Hello, Helltech!

A ship is sailing due North. At a certain point the bearing of a lighthouse

that is 12 miles away is found to be N 39° E.

Later the bearing is determined to be N 44° E.

How far, to the nearest tenth of a mile, has the ship traveled?

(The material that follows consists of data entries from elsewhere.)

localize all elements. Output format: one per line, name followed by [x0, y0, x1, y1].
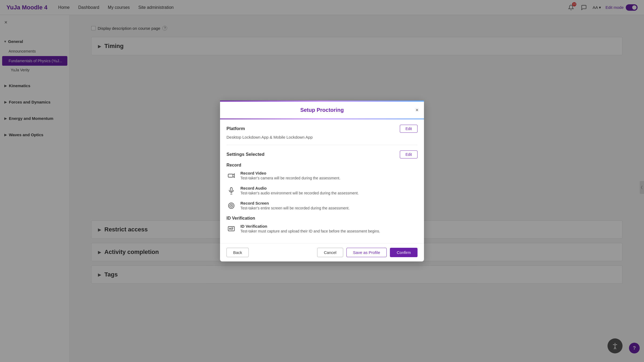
record-screen-name: Record Screen — [240, 201, 350, 205]
record-audio-name: Record Audio — [240, 186, 359, 190]
setup-proctoring-modal: Setup Proctoring × Platform Edit Desktop… — [220, 101, 424, 261]
settings-edit-button[interactable]: Edit — [400, 150, 418, 158]
id-verification-subsection-title: ID Verification — [226, 216, 418, 221]
record-audio-desc: Test-taker's audio environment will be r… — [240, 191, 359, 195]
modal-close-button[interactable]: × — [415, 107, 419, 113]
record-screen-icon — [226, 201, 236, 210]
settings-section-header: Settings Selected Edit — [226, 150, 418, 158]
record-audio-info: Record Audio Test-taker's audio environm… — [240, 186, 359, 195]
platform-section: Platform Edit Desktop Lockdown App & Mob… — [226, 119, 418, 145]
settings-selected-section: Settings Selected Edit Record Record Vid… — [226, 145, 418, 243]
platform-edit-button[interactable]: Edit — [400, 125, 418, 133]
cancel-button[interactable]: Cancel — [317, 248, 343, 257]
record-screen-desc: Test-taker's entire screen will be recor… — [240, 206, 350, 210]
footer-right-buttons: Cancel Save as Profile Confirm — [317, 248, 418, 257]
record-screen-info: Record Screen Test-taker's entire screen… — [240, 201, 350, 210]
platform-title: Platform — [226, 126, 245, 131]
id-verification-desc: Test-taker must capture and upload their… — [240, 229, 380, 233]
record-video-icon — [226, 171, 236, 180]
modal-body: Platform Edit Desktop Lockdown App & Mob… — [220, 119, 424, 243]
svg-rect-0 — [228, 174, 233, 177]
modal-header: Setup Proctoring × — [220, 102, 424, 119]
back-button[interactable]: Back — [226, 248, 249, 257]
id-verification-icon — [226, 224, 236, 234]
svg-point-8 — [229, 228, 231, 230]
modal-title: Setup Proctoring — [300, 107, 344, 113]
svg-rect-1 — [230, 187, 232, 191]
id-verification-item: ID Verification Test-taker must capture … — [226, 224, 418, 234]
record-screen-item: Record Screen Test-taker's entire screen… — [226, 201, 418, 210]
record-audio-item: Record Audio Test-taker's audio environm… — [226, 186, 418, 195]
record-subsection-title: Record — [226, 163, 418, 168]
id-verification-info: ID Verification Test-taker must capture … — [240, 224, 380, 233]
save-profile-button[interactable]: Save as Profile — [346, 248, 387, 257]
platform-value: Desktop Lockdown App & Mobile Lockdown A… — [226, 135, 418, 139]
record-video-info: Record Video Test-taker's camera will be… — [240, 171, 340, 180]
platform-section-header: Platform Edit — [226, 125, 418, 133]
record-video-item: Record Video Test-taker's camera will be… — [226, 171, 418, 180]
id-verification-name: ID Verification — [240, 224, 380, 228]
record-video-desc: Test-taker's camera will be recorded dur… — [240, 176, 340, 180]
record-audio-icon — [226, 186, 236, 195]
modal-footer: Back Cancel Save as Profile Confirm — [220, 243, 424, 261]
record-video-name: Record Video — [240, 171, 340, 175]
confirm-button[interactable]: Confirm — [390, 248, 418, 257]
svg-point-6 — [231, 205, 232, 206]
settings-title: Settings Selected — [226, 152, 265, 157]
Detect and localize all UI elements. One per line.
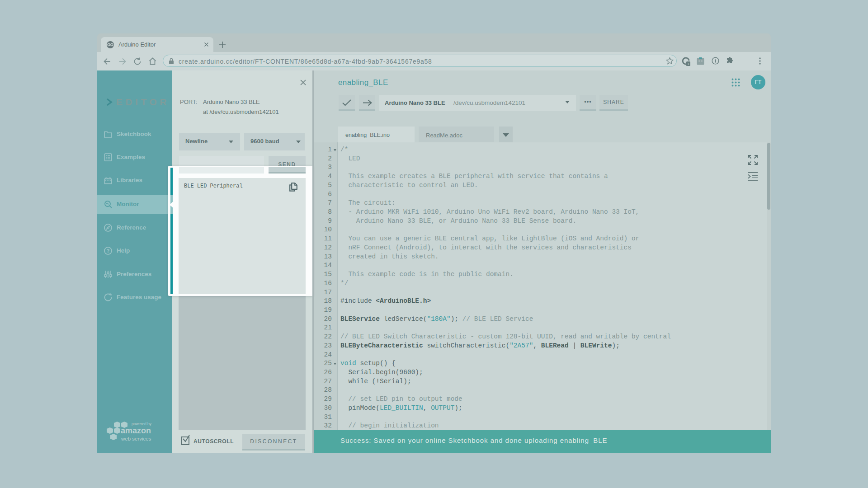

Code:

N o L
| * *
| * *
| * 5°*
| * *
| * *
| * *
| 44° * *
| * * 12
B o 136° *
| *
x | *
|39°*
| *
A o

The lighthouse is at $\displaystyle L.$

When the ship is at $\displaystyle A,\:\angle NAL = 39^o\text{, and }AL = 12$

When the ship is at $\displaystyle B,\:\angle NBL = 44^o\quad\Rightarrow\quad \angle LBA = 136^o$

We want: .$\displaystyle x \:=\:AB$

In $\displaystyle \Delta ABL,\;\angle BLA \:=\:180^o - 136^o - 39^o \:=\:5^o$

Law of Sines: . $\displaystyle \frac{x}{\sin5^o} \:=\:\frac{12}{\sin136^o} \quad\Rightarrow\quad x \:=\:\frac{12\sin5^o}{\sin136^o} \:=\:1.505587433$

Therefore, the ship traveled about 1.5 miles.